> _EXERCISE AIM_
Pictures aside, write out every record exactly as it appears.
(DATA SHOWN begins)
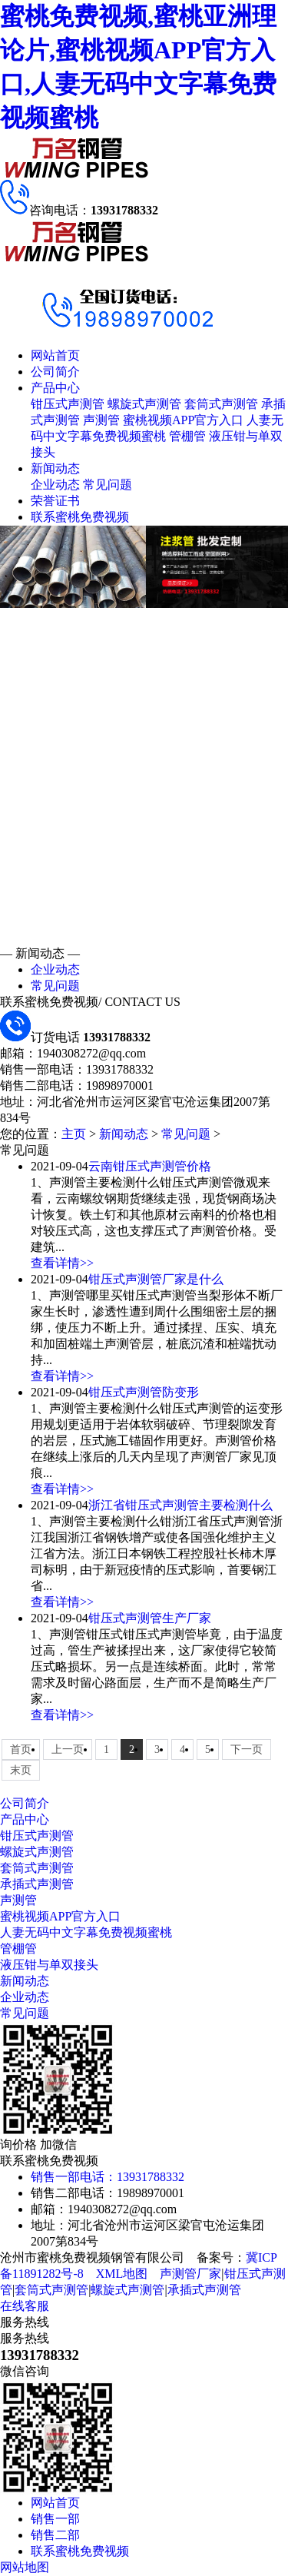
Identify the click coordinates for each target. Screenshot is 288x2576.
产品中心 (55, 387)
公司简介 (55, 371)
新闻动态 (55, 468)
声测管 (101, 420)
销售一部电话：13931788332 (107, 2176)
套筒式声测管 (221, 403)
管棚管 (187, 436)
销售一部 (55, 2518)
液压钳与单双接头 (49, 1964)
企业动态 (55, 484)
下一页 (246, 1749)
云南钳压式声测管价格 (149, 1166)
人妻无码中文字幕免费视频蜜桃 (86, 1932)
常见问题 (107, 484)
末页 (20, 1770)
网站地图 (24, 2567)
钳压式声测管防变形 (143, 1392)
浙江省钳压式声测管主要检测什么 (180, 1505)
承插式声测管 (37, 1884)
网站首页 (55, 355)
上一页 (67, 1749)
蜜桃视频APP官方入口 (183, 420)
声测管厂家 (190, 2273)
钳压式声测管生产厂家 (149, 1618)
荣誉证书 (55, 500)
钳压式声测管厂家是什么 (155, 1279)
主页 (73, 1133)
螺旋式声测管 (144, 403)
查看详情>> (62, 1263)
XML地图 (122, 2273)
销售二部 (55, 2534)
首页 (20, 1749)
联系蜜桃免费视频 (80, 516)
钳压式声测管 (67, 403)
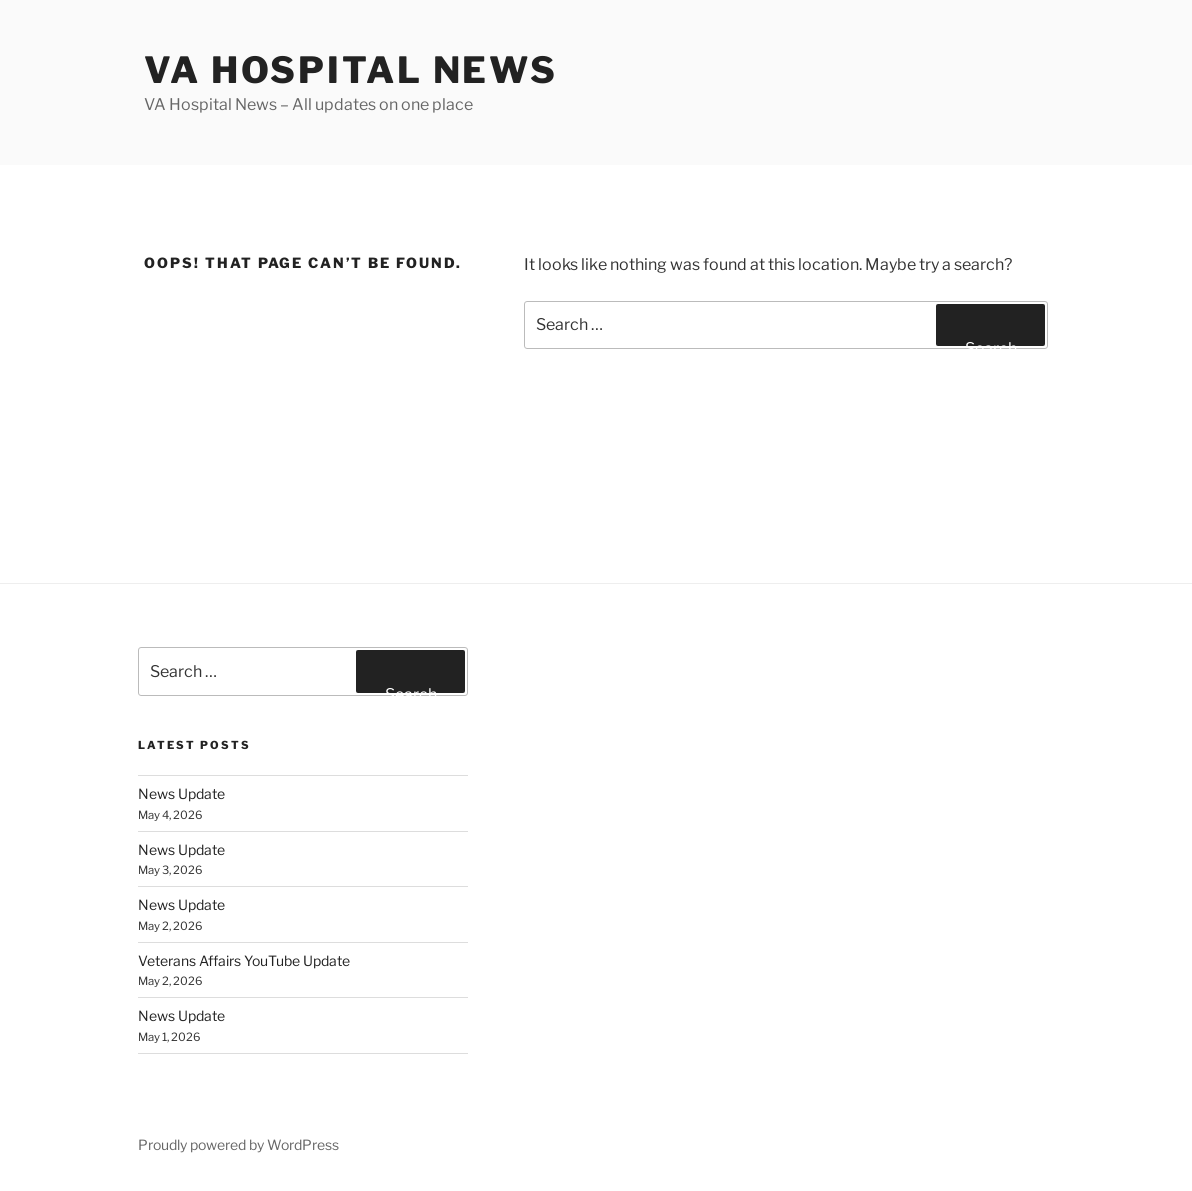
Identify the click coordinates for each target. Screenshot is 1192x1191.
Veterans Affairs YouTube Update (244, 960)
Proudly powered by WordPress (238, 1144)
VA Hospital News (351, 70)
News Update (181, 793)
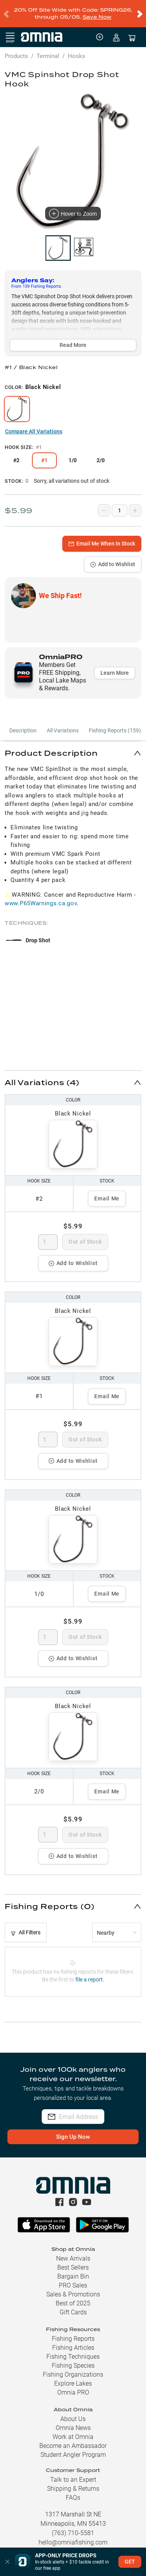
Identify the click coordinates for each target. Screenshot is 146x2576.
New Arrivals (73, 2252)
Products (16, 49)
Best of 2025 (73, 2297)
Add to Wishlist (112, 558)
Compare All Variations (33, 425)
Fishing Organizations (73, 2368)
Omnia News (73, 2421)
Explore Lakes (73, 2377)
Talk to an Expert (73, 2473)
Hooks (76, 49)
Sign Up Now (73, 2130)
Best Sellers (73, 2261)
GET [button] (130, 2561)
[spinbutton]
(DATA SHOWN ends)
> _RESPONSE AREA_
Identify the click coordinates for each target. Screenshot is 288x2576.
产品中心 (55, 387)
公司简介 (55, 371)
新闻动态 (55, 468)
声测管 (101, 420)
销售一部电话：13931788332 (107, 2176)
套筒式声测管 (221, 403)
管棚管 (187, 436)
销售一部 (55, 2518)
液压钳与单双接头 (49, 1964)
企业动态 (55, 484)
下一页 (246, 1749)
云南钳压式声测管价格 (149, 1166)
人妻无码中文字幕免费视频蜜桃 (86, 1932)
常见问题 (107, 484)
末页 (20, 1770)
网站地图 (24, 2567)
钳压式声测管防变形 (143, 1392)
浙江省钳压式声测管主要检测什么 (180, 1505)
承插式声测管 (37, 1884)
网站首页 (55, 355)
上一页 (67, 1749)
蜜桃视频APP官方入口 (183, 420)
声测管厂家 (190, 2273)
钳压式声测管生产厂家 (149, 1618)
荣誉证书 (55, 500)
钳压式声测管厂家是什么 (155, 1279)
主页 (73, 1133)
螺旋式声测管 (144, 403)
查看详情>> (62, 1263)
XML地图 (122, 2273)
销售二部 (55, 2534)
首页 (20, 1749)
联系蜜桃免费视频 (80, 516)
钳压式声测管 (67, 403)
Identify the click coordinates for each target. Screenshot is 1192x1191.
Veterans Affairs YouTube Update (244, 960)
Proudly powered by WordPress (238, 1144)
VA Hospital News (351, 70)
News Update (181, 793)
Identify the click coordinates for each target. Screenshot is 146x2576.
New Arrivals (73, 2252)
Products (16, 49)
Best of 2025 (73, 2297)
Add to Wishlist (112, 558)
Compare All Variations (33, 425)
Fishing Organizations (73, 2368)
Omnia News (73, 2421)
Explore Lakes (73, 2377)
Talk to an Expert (73, 2473)
Hooks (76, 49)
Sign Up Now (73, 2130)
Best Sellers (73, 2261)
GET [button] (130, 2561)
[spinbutton]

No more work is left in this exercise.